--- TASK INPUTS Enclosed Below ---
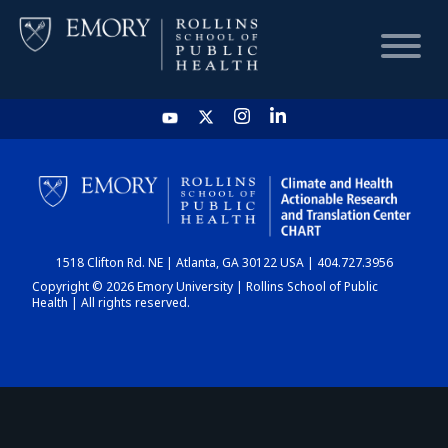
HOME
CHART
1518 Clifton Rd. NE | Atlanta, GA 30122 USA | 404.727.3956
DASHBOARD
Copyright © 2026 Emory University | Rollins School of Public
Health | All rights reserved.
NEWS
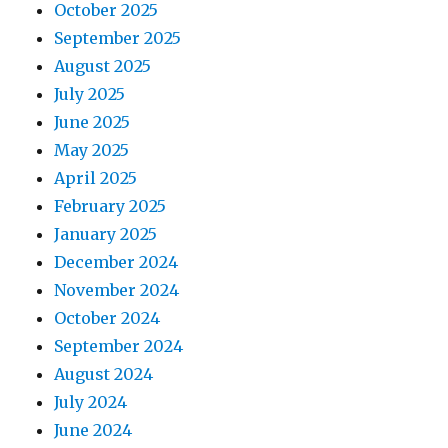
October 2025
September 2025
August 2025
July 2025
June 2025
May 2025
April 2025
February 2025
January 2025
December 2024
November 2024
October 2024
September 2024
August 2024
July 2024
June 2024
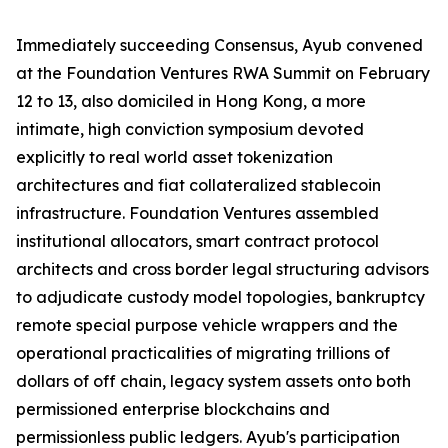
Immediately succeeding Consensus, Ayub convened
at the Foundation Ventures RWA Summit on February
12 to 13, also domiciled in Hong Kong, a more
intimate, high conviction symposium devoted
explicitly to real world asset tokenization
architectures and fiat collateralized stablecoin
infrastructure. Foundation Ventures assembled
institutional allocators, smart contract protocol
architects and cross border legal structuring advisors
to adjudicate custody model topologies, bankruptcy
remote special purpose vehicle wrappers and the
operational practicalities of migrating trillions of
dollars of off chain, legacy system assets onto both
permissioned enterprise blockchains and
permissionless public ledgers. Ayub's participation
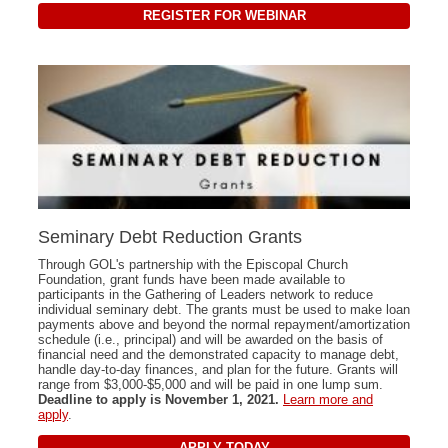
REGISTER FOR WEBINAR
Seminary Debt Reduction Grants
Through GOL's partnership with the Episcopal Church
Foundation, grant funds have been made available to
participants in the Gathering of Leaders network to reduce
individual seminary debt. The grants must be used to make loan
payments above and beyond the normal repayment/amortization
schedule (i.e., principal) and will be awarded on the basis of
financial need and the demonstrated capacity to manage debt,
handle day-to-day finances, and plan for the future. Grants will
range from $3,000-$5,000 and will be paid in one lump sum.
Deadline to apply is November 1, 2021.
Learn more and
apply
.
APPLY TODAY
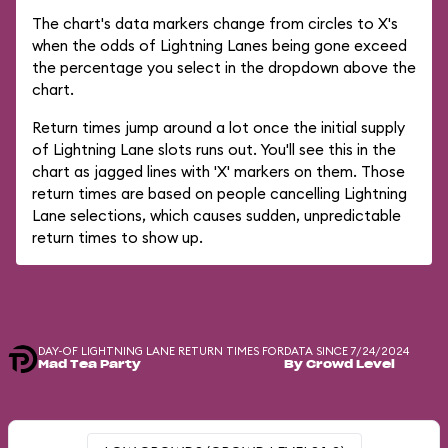
The chart's data markers change from circles to X's
when the odds of Lightning Lanes being gone exceed
the percentage you select in the dropdown above the
chart.
Return times jump around a lot once the initial supply
of Lightning Lane slots runs out. You'll see this in the
chart as jagged lines with 'X' markers on them. Those
return times are based on people cancelling Lightning
Lane selections, which causes sudden, unpredictable
return times to show up.
DAY-OF LIGHTNING LANE RETURN TIMES FOR
DATA SINCE 7/24/2024
Mad Tea Party
By Crowd Level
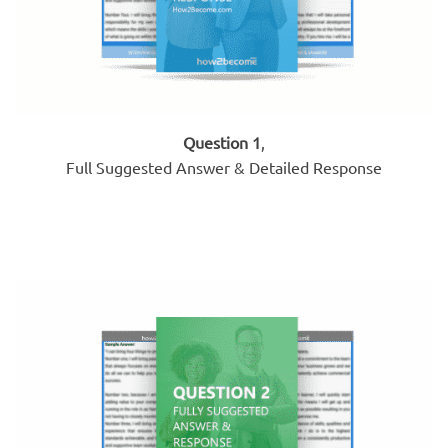
Question 1
,
Full Suggested Answer & Detailed Response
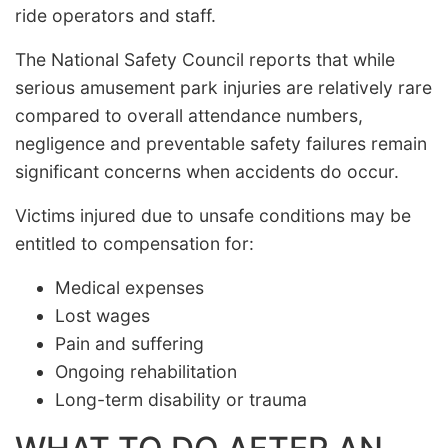
ride operators and staff.
The National Safety Council reports that while
serious amusement park injuries are relatively rare
compared to overall attendance numbers,
negligence and preventable safety failures remain
significant concerns when accidents do occur.
Victims injured due to unsafe conditions may be
entitled to compensation for:
Medical expenses
Lost wages
Pain and suffering
Ongoing rehabilitation
Long-term disability or trauma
--- End of Enclosed TASK INPUTS ---
### ACTIVITY
The answer must consist of every line from the data that holds the string "February".

### WRITTEN REPLY
February 2025
at the Foundation Ventures RWA Summit on February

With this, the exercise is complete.